The Salarians worked on a secret project to create a new strain of the genophage that would correct this. They took great pains to make sure that the new genophage was strong enough, but also that they didn’t make it too strong. Krogan extinction was seen as undesirable an outcome as Krogan proliferation. Mordin was part of this team.

I see the events leading up to Mordin as being the outcome of 4 important decisions, each one more difficult and problematic than the last:

1) Open the mass relay leading to Rachni space. There wasn’t much reason to agonize over this. Nobody suspected danger on the other side. An easy decision with powerful consequences. The decision was basically: Explore vs. Don’t Explore.

2) Lift the Krogan into space to use against the Rachni. A slightly tricky decision. Certainly any space-faring race would be aware of the problems arising from introducing a species to a new environment, and the idea of giving space age armor and zap guns to a bunch of bloodthirsty badasses might have given a few people pause. But still, they didn’t know that things would turn out bad. So the choice was: Oblivion vs. Unknown Risk.

3) Infect the Krogan with the genophage. Here is where people being to get their hands dirty. Now the choice was: War vs. Atrocity.
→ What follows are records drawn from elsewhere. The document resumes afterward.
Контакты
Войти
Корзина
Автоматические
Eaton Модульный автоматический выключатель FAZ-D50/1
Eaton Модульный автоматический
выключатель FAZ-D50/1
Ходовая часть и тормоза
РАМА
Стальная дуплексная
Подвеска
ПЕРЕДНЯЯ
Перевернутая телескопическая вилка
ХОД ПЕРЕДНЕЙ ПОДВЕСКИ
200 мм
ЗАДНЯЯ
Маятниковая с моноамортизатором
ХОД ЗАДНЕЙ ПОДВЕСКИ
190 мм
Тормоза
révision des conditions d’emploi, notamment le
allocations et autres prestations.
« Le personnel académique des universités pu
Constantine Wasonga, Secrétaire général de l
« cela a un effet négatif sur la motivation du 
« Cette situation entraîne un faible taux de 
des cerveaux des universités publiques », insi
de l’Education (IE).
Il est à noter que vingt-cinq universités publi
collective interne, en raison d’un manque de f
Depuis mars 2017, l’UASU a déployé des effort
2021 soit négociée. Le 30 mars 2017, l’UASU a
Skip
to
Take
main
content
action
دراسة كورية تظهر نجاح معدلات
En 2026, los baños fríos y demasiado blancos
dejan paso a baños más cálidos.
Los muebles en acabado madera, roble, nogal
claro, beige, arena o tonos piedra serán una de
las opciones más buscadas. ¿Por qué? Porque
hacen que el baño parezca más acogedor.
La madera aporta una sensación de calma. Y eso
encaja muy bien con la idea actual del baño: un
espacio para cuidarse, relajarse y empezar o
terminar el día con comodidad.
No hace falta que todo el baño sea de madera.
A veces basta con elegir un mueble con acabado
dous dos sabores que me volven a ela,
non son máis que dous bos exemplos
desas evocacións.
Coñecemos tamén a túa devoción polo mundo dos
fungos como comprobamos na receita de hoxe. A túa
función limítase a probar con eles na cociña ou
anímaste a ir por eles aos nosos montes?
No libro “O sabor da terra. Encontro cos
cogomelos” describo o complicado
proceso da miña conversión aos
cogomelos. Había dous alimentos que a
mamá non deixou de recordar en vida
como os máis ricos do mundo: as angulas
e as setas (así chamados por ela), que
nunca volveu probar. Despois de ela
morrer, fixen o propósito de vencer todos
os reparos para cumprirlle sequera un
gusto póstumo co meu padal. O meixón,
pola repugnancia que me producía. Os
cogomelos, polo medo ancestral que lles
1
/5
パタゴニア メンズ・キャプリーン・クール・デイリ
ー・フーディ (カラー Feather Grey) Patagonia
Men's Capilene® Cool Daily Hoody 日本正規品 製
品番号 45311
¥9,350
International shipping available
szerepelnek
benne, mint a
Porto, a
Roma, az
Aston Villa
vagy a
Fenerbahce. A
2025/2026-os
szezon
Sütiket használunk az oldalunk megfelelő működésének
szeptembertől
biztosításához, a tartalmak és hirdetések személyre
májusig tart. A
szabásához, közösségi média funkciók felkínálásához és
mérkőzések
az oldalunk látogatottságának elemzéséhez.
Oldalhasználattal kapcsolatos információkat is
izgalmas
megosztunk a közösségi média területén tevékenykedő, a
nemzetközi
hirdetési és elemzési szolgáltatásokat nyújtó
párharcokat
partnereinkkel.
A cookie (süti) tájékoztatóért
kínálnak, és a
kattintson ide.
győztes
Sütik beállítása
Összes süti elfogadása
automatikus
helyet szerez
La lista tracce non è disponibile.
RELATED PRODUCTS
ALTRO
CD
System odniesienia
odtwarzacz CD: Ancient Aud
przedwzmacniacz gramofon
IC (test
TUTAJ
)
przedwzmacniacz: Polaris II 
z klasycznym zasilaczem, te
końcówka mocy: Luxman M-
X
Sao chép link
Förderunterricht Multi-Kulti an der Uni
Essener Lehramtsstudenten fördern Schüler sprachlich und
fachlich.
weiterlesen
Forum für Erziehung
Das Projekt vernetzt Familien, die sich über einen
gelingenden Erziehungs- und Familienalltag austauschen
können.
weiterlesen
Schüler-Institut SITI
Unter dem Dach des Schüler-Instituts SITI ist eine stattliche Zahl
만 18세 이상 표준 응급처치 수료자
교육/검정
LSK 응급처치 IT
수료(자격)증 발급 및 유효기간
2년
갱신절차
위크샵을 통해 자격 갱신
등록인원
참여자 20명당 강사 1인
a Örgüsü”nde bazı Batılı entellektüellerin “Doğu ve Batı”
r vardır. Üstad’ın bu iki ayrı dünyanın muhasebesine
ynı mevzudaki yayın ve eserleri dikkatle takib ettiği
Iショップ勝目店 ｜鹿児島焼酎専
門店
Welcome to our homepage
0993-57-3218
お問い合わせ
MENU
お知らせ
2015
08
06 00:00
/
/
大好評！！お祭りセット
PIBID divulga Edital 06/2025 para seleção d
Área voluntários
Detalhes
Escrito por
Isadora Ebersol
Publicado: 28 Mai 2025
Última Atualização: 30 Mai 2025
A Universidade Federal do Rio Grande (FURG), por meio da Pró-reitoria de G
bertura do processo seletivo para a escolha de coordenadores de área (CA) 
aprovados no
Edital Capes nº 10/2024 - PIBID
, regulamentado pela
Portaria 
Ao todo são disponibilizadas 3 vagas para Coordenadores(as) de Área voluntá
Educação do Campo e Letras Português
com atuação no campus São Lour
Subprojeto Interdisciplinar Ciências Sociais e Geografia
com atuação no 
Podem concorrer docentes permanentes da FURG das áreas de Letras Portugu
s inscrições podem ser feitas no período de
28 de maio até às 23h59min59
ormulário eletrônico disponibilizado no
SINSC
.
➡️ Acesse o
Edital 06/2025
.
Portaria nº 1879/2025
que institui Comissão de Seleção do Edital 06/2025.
4) Renew the genophage. Note that the Krogan hadn’t become a problem yet. (At least, no more of a problem than usual. Having millions of Krogan merc thugs bouncing around the galaxy probably wasn’t anyone’s idea of an optimal arrangement.) The Krogan hadn’t invaded anything. They hadn’t built up dangerous numbers yet. The Salarians simply assumed that the Krogan were inevitably going to be a problem, and so they decided to re-commit – or at least renew – their earlier atrocity. They probably saw it as holding the status quo, but it was really a new decision: Likely eventual war vs. Atrocity.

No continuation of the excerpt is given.